Best for: Products with significant feature differentiation across plans, or technical products where buyers need detailed comparisons.
Why it works: Gives thorough buyers the information they need to justify their decision. Particularly effective for higher-priced plans where the feature gap needs to be clear.
Structure notes: Feature rows need consistent height even when content varies. Use clear visual indicators such as checkmarks and dashes. These tend to work better than “Yes” and “No” text. Consider grouping features into categories with subheadings for longer lists. Sticky column headers help if the table requires scrolling.
Single Plan Highlight
A layout that focuses on one plan rather than a comparison. The plan details, features, and CTA take centre stage without side-by-side alternatives.

Best for: Landing pages targeting a specific audience, or products with a single primary offering and optional add-ons.
Why it works: Removes comparison entirely.

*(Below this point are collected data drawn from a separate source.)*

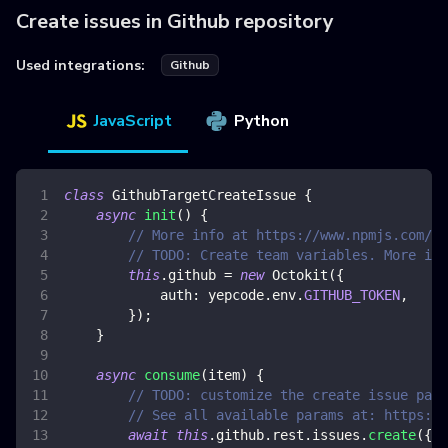
Create issues in Github repository
Used integrations:
Github
JavaScript
Python
class
GithubTargetCreateIssue
{
async
init
(
)
{
// More info at https://www.npmjs.com/pa
// TODO: Create team variables. More inf
this
.
github
=
new
Octokit
(
{
auth
:
 yepcode
.
env
.
GITHUB_TOKEN
,
}
)
;
}
async
consume
(
item
)
{
// TODO: customize the create issue para
// See all available params at: https://
await
this
.
github
.
rest
.
issues
.
create
(
{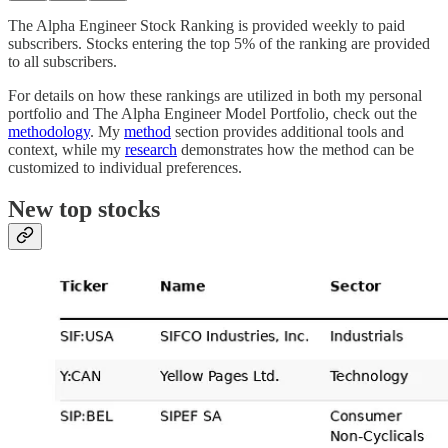
The Alpha Engineer Stock Ranking is provided weekly to paid
subscribers. Stocks entering the top 5% of the ranking are provided
to all subscribers.
For details on how these rankings are utilized in both my personal
portfolio and The Alpha Engineer Model Portfolio, check out the
methodology
. My
method
section provides additional tools and
context, while my
research
demonstrates how the method can be
customized to individual preferences.
New top stocks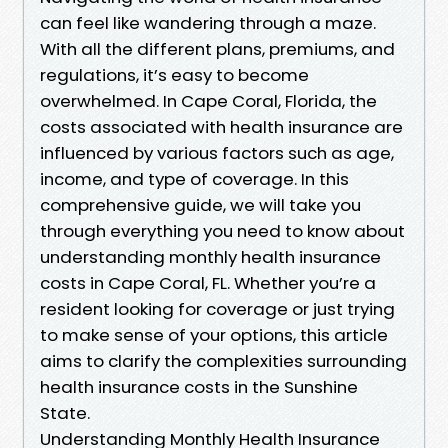
can feel like wandering through a maze.
With all the different plans, premiums, and
regulations, it’s easy to become
overwhelmed. In Cape Coral, Florida, the
costs associated with health insurance are
influenced by various factors such as age,
income, and type of coverage. In this
comprehensive guide, we will take you
through everything you need to know about
understanding monthly health insurance
costs in Cape Coral, FL. Whether you’re a
resident looking for coverage or just trying
to make sense of your options, this article
aims to clarify the complexities surrounding
health insurance costs in the Sunshine
State.
Understanding Monthly Health Insurance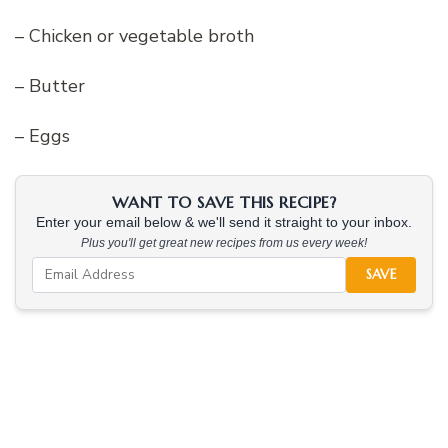
– Chicken or vegetable broth
– Butter
– Eggs
WANT TO SAVE THIS RECIPE?
Enter your email below & we'll send it straight to your inbox.
Plus you'll get great new recipes from us every week!
SAVE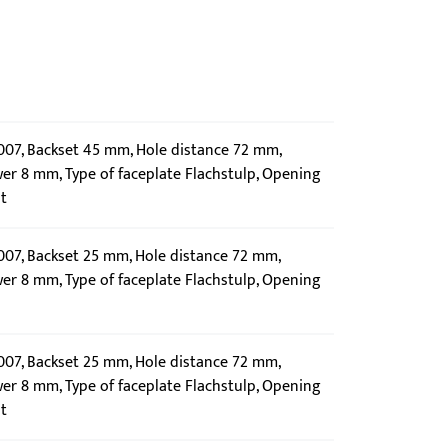
0007, Backset 45 mm, Hole distance 72 mm,
wer 8 mm, Type of faceplate Flachstulp, Opening
t
0007, Backset 25 mm, Hole distance 72 mm,
wer 8 mm, Type of faceplate Flachstulp, Opening
0007, Backset 25 mm, Hole distance 72 mm,
wer 8 mm, Type of faceplate Flachstulp, Opening
t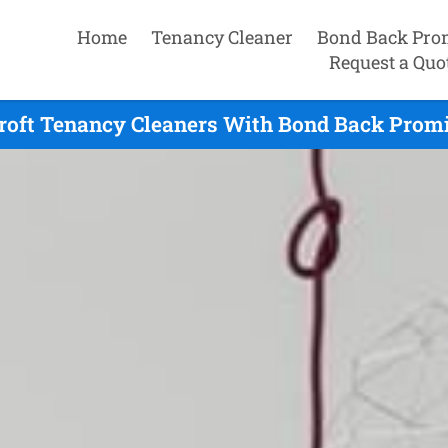
Home
Tenancy Cleaner
Bond Back Pro
Request a Quo
roft Tenancy Cleaners With Bond Back Promi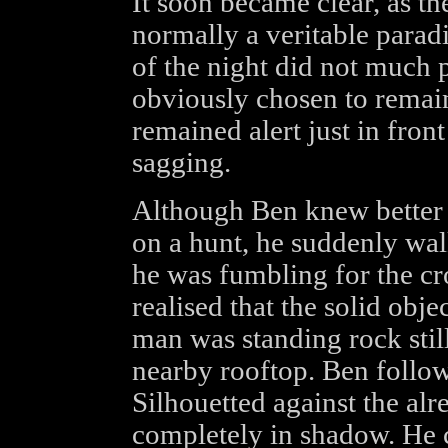
It soon became clear, as th
normally a veritable paradi
of the night did not much 
obviously chosen to remai
remained alert just in fron
sagging.
Although Ben knew better 
on a hunt, he suddenly wal
he was fumbling for the cr
realised that the solid obj
man was standing rock still
nearby rooftop. Ben follo
Silhouetted against the alr
completely in shadow. He 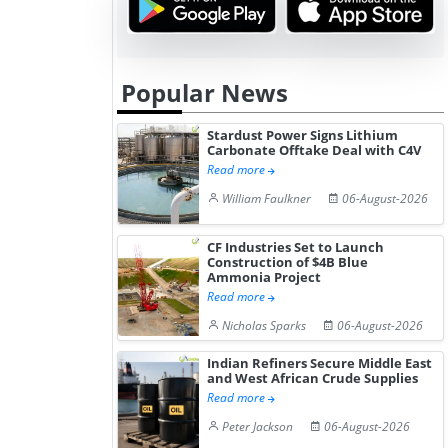
Popular News
Stardust Power Signs Lithium
Carbonate Offtake Deal with C4V
Read more
William Faulkner
06-August-2026
CF Industries Set to Launch
Construction of $4B Blue
Ammonia Project
Read more
Nicholas Sparks
06-August-2026
Indian Refiners Secure Middle East
and West African Crude Supplies
Read more
Peter Jackson
06-August-2026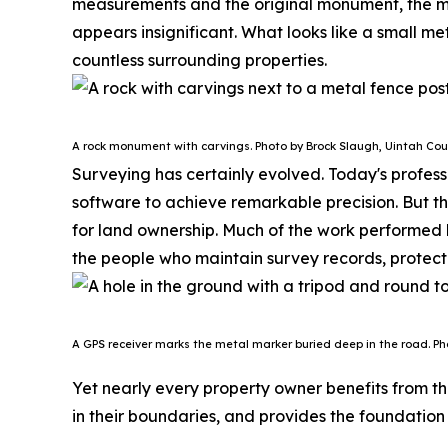
measurements and the original monument, the m
appears insignificant. What looks like a small me
countless surrounding properties.
A rock monument with carvings. Photo by Brock Slaugh, Uintah Cou
Surveying has certainly evolved. Today's profes
software to achieve remarkable precision. But t
for land ownership.
Much of the work performed b
the people who maintain survey records, protect
A GPS receiver marks the metal marker buried deep in the road. Ph
Yet nearly every property owner benefits from the
in their boundaries, and provides the foundation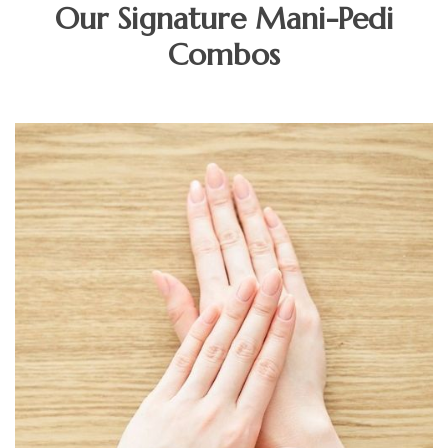
Our Signature Mani-Pedi
Combos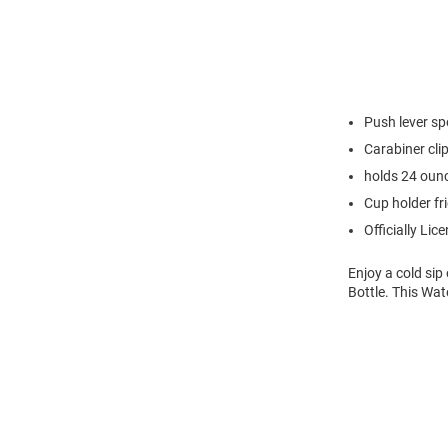
Push lever sp
Carabiner cli
holds 24 oun
Cup holder fr
Officially Lic
Enjoy a cold sip
Bottle. This Wat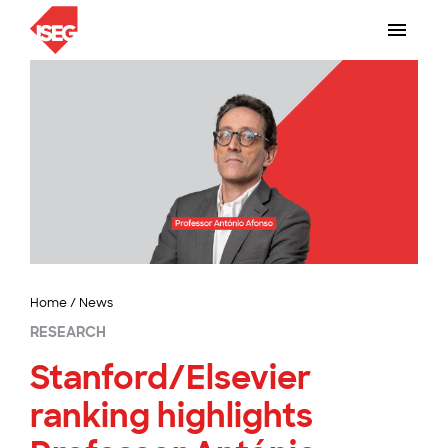
Home
/
News
RESEARCH
Stanford/Elsevier
ranking highlights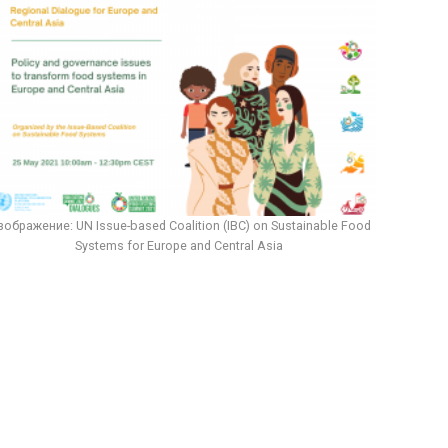
ображение: UN Issue-based Coalition (IBC) on Sustainable Food
Systems for Europe and Central Asia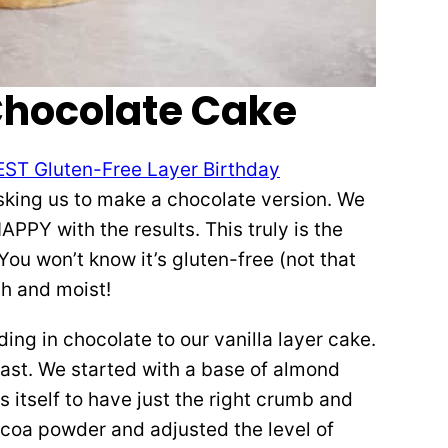
Chocolate Cake
EST Gluten-Free Layer Birthday
sking us to make a chocolate version. We
PPY with the results. This truly is the
ou won’t know it’s gluten-free (not that
ch and moist!
ing in chocolate to our vanilla layer cake.
east. We started with a base of almond
s itself to have just the right crumb and
ocoa powder and adjusted the level of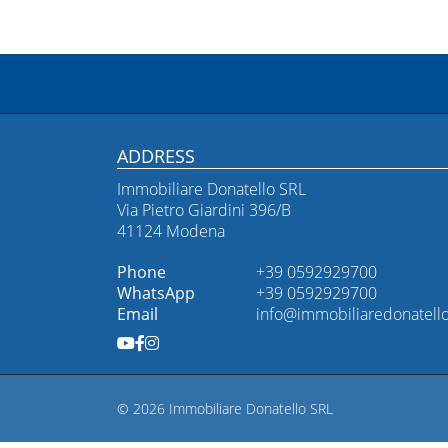
ADDRESS
Immobiliare Donatello SRL
Via Pietro Giardini 396/B
41124 Modena
Phone
+39 0592929700
WhatsApp
+39 0592929700
Email
info@immobiliaredonatello
© 2026 Immobiliare Donatello SRL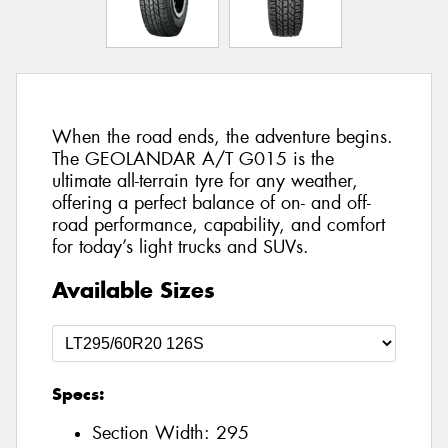
When the road ends, the adventure begins.
The GEOLANDAR A/T G015 is the
ultimate all-terrain tyre for any weather,
offering a perfect balance of on- and off-
road performance, capability, and comfort
for today’s light trucks and SUVs.
Available Sizes
Specs:
Section Width:
295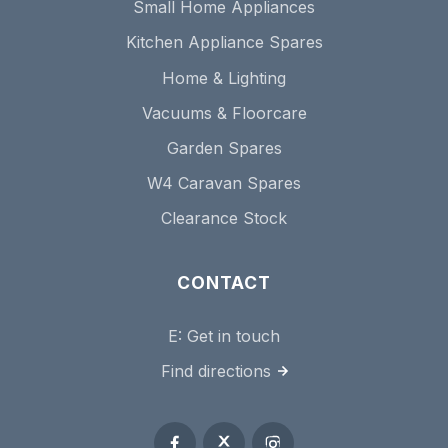
Small Home Appliances
Kitchen Appliance Spares
Home & Lighting
Vacuums & Floorcare
Garden Spares
W4 Caravan Spares
Clearance Stock
CONTACT
E:
Get in touch
Find directions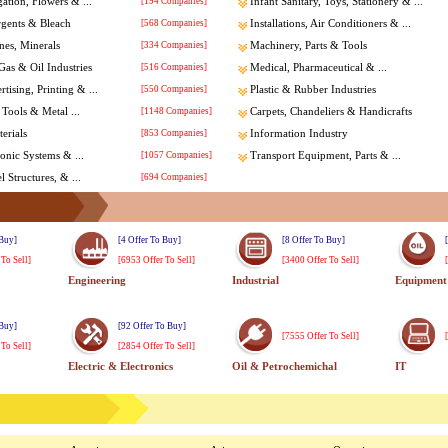
gation, Flowers & ...
[194 Companies]
Infant Sanitary, Toys, Stationery & ...
rgents & Bleach
[568 Companies]
Installations, Air Conditioners & ...
nes, Minerals
[334 Companies]
Machinery, Parts & Tools
Gas & Oil Industries
[516 Companies]
Medical, Pharmaceutical & ...
tising, Printing & ...
[550 Companies]
Plastic & Rubber Industries
Tools & Metal ...
[1148 Companies]
Carpets, Chandeliers & Handicrafts
erials
[853 Companies]
Information Industry
ronic Systems & ...
[1057 Companies]
Transport Equipment, Parts & ...
l Structures, & ...
[694 Companies]
 Buy]
[4 Offer To Buy]
[8 Offer To Buy]
 To Sell]
[6953 Offer To Sell]
[3400 Offer To Sell]
Engineering
Industrial
Equipment
 Buy]
[92 Offer To Buy]
[7555 Offer To Sell]
 To Sell]
[2854 Offer To Sell]
Electric & Electronics
Oil & Petrochemichal
IT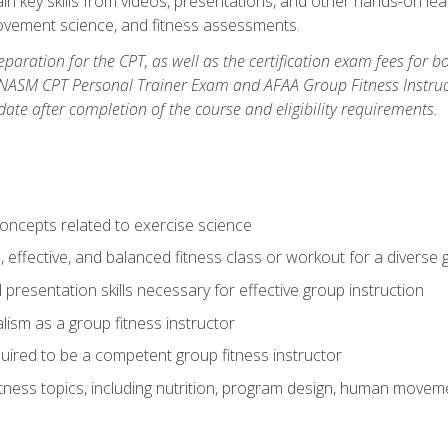
ain key skills from videos, presentations, and other hands-on lear
movement science, and fitness assessments.
paration for the CPT, as well as the certification exam fees for 
ASM CPT Personal Trainer Exam and AFAA Group Fitness Instructor 
te after completion of the course and eligibility requirements.
concepts related to exercise science
, effective, and balanced fitness class or workout for a diverse 
 presentation skills necessary for effective group instruction
alism as a group fitness instructor
uired to be a competent group fitness instructor
itness topics, including nutrition, program design, human move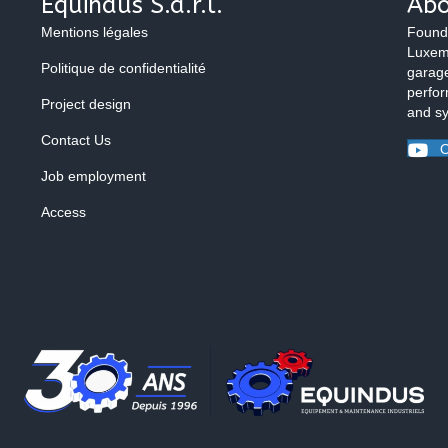
Equindus S.à.r.l.
Abo
Mentions légales
Found
Luxemb
Politique de confidentialité
garage
perfor
Project design
and s
Contact Us
O
Job employment
Access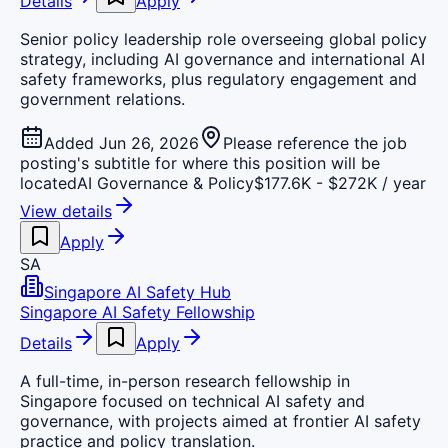
Details
Apply
Senior policy leadership role overseeing global policy
strategy, including AI governance and international AI
safety frameworks, plus regulatory engagement and
government relations.
Added Jun 26, 2026
Please reference the job
posting's subtitle for where this position will be
located
AI Governance & Policy
$177.6K - $272K / year
View details
Apply
SA
Singapore AI Safety Hub
Singapore AI Safety Fellowship
Details
Apply
A full-time, in-person research fellowship in
Singapore focused on technical AI safety and
governance, with projects aimed at frontier AI safety
practice and policy translation.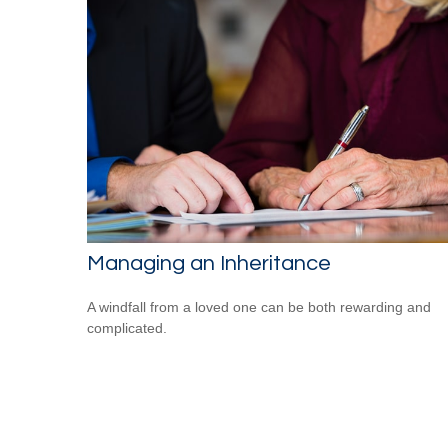
Managing an Inheritance
A windfall from a loved one can be both rewarding and
complicated.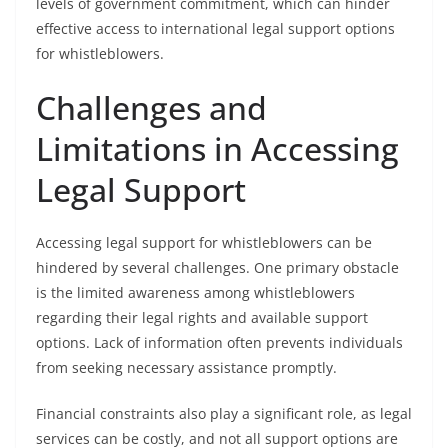
levels of government commitment, which can hinder
effective access to international legal support options
for whistleblowers.
Challenges and
Limitations in Accessing
Legal Support
Accessing legal support for whistleblowers can be
hindered by several challenges. One primary obstacle
is the limited awareness among whistleblowers
regarding their legal rights and available support
options. Lack of information often prevents individuals
from seeking necessary assistance promptly.
Financial constraints also play a significant role, as legal
services can be costly, and not all support options are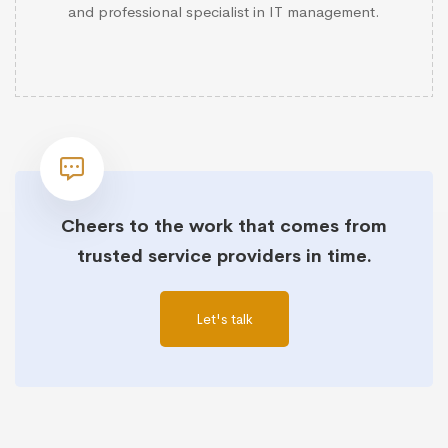
and professional specialist in IT management.
Cheers to the work that comes from
trusted service providers in time.
Let's talk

When you want visitors to sign up for a specific plan and not have to choose between options – this layout reduces friction.
Structure notes: This layout can use more horizontal space since there’s no column constraint. Feature lists can be more detailed or split into sections. Works well combined with testimonials or trust signals directly under the pricing table.
Pricing Table Design Best Practices
Beyond layout patterns, these details separate polished pricing tables from amateur ones.
Align Feature Rows Precisely
When feature text wraps to two lines in one column but stays on one line in another, the rows become misaligned. This looks sloppy and makes comparison harder.
Fix: Use consistent feature descriptions across all plans. If one plan has a limit (“5 projects”), phrase the other plans similarly (“Unlimited projects”) rather than just (“Unlimited”).
Make the Recommended Plan Obvious
Don’t be subtle. Use a “Most Popular” or “Recommended” badge, a different background colour, or a slightly larger column. Visitors expect guidance – so give it to them.
Fix: Test that the highlight is visible on both desktop and mobile. A subtle border that works on desktop may be difficult to see on a small screen.
Keep CTAs Identical
The button text should be the same across all plans. “Get Started” on every plan. Not “Try Free” on one and “Buy Now” on another. Inconsistent CTAs create unnecessary hesitation.
Handle Mobile Thoughtfully
Three-column pricing tables rarely work on mobile without modification. Columns either become unreadably narrow or require horizontal scrolling, which visitors often miss.
Fix: Stack columns vertically on mobile. Lead with the recommended plan. Consider hiding detailed feature comparisons behind an expandable section on small screens.
Show Annual Savings Clearly
If annual pricing offers a discount, make the saving obvious. A toggle alone isn’t enough – show the percentage saved or the effective monthly rate.
Fix: Add a small badge or note next to annual prices: “Save 20%” or “$8/month billed annually” makes the value immediately clear.
Skip the complicated build – Use ready-made pricing sections
Building a pricing table from scratch takes time – aligning columns, balancing spacing, configuring responsive behaviour, and testing across breakpoints. For a single project, that’s manageable. Across multiple projects, it’s repetitive work.
Element UI includes a collection of free pricing table sections built with Elementor’s Flexbox containers. The structure, spacing, and responsive behaviour are already configured. Paste one into your project, add the plan details, and the layout work is done.
What’s included:
- Three-column comparison layouts
- Two-column simple layouts
- Toggle pricing sections
- Feature comparison tables
- Single plan highlights
Every pricing section follows the same spacing system as the rest of the Element UI kit, so they integrate cleanly with other sections on the page.
Effective pricing table design comes down to clear options, clear comparisons, and a clear path to action. The layout patterns and best practices in this guide apply whether you’re building from scratch or customising an existing template.